• **AIM OF THE EXERCISE**
Report every line of the records that includes the word "опыт".

#### DATA EXTRACTS ####

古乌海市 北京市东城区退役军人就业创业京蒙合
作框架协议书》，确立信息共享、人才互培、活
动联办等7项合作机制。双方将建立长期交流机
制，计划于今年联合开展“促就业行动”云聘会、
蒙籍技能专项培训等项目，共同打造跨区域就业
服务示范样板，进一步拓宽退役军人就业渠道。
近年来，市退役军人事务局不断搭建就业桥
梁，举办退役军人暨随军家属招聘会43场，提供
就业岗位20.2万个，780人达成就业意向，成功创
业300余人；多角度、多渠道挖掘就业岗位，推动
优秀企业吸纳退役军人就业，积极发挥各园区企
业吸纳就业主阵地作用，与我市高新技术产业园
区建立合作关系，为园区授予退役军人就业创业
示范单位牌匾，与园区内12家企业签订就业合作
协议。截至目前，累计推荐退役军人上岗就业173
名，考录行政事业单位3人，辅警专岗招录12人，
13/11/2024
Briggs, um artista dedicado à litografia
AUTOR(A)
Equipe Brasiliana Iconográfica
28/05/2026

####
#### DATA EXTRACTS ####

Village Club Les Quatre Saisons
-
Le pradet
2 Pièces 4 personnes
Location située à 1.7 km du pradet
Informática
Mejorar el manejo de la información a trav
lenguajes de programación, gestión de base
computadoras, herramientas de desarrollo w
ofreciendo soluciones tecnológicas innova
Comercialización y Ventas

####
#### DATA EXTRACTS ####

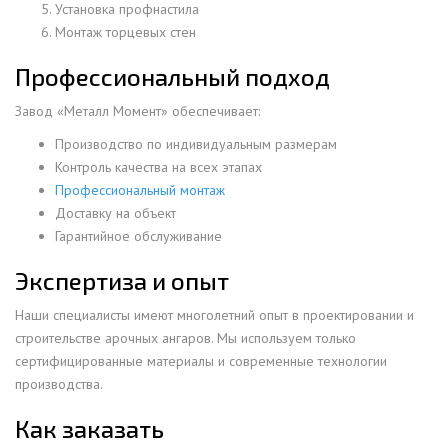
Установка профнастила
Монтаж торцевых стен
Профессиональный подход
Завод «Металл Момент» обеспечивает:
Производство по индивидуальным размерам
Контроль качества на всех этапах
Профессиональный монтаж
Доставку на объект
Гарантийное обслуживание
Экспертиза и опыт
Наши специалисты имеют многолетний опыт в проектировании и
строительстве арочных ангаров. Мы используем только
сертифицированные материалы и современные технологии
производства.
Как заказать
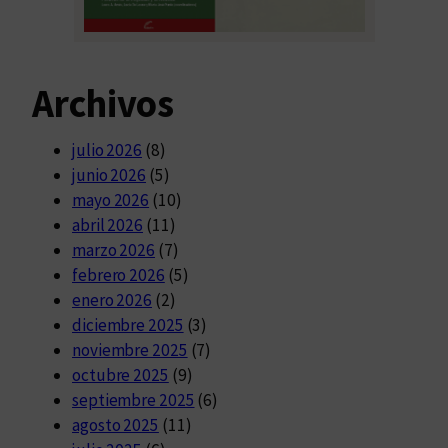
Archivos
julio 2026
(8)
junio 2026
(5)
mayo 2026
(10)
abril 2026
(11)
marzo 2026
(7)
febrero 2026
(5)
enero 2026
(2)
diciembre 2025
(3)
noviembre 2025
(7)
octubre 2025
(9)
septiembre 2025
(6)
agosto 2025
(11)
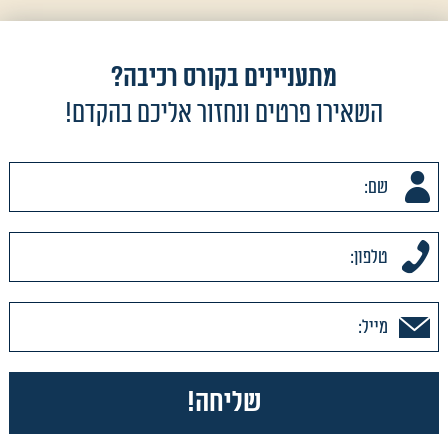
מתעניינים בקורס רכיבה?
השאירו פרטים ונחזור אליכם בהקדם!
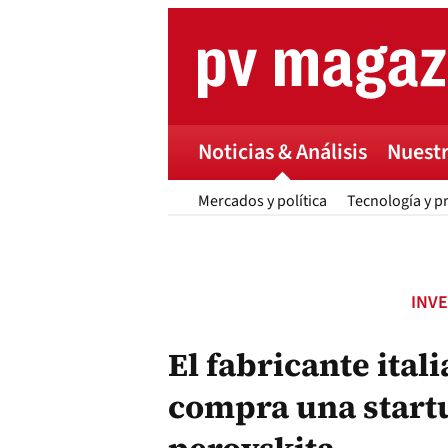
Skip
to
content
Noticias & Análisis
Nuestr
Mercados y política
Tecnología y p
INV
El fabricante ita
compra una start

####

• **ANSWER**
Экспертиза и опыт
Наши специалисты имеют многолетний опыт в проектировании и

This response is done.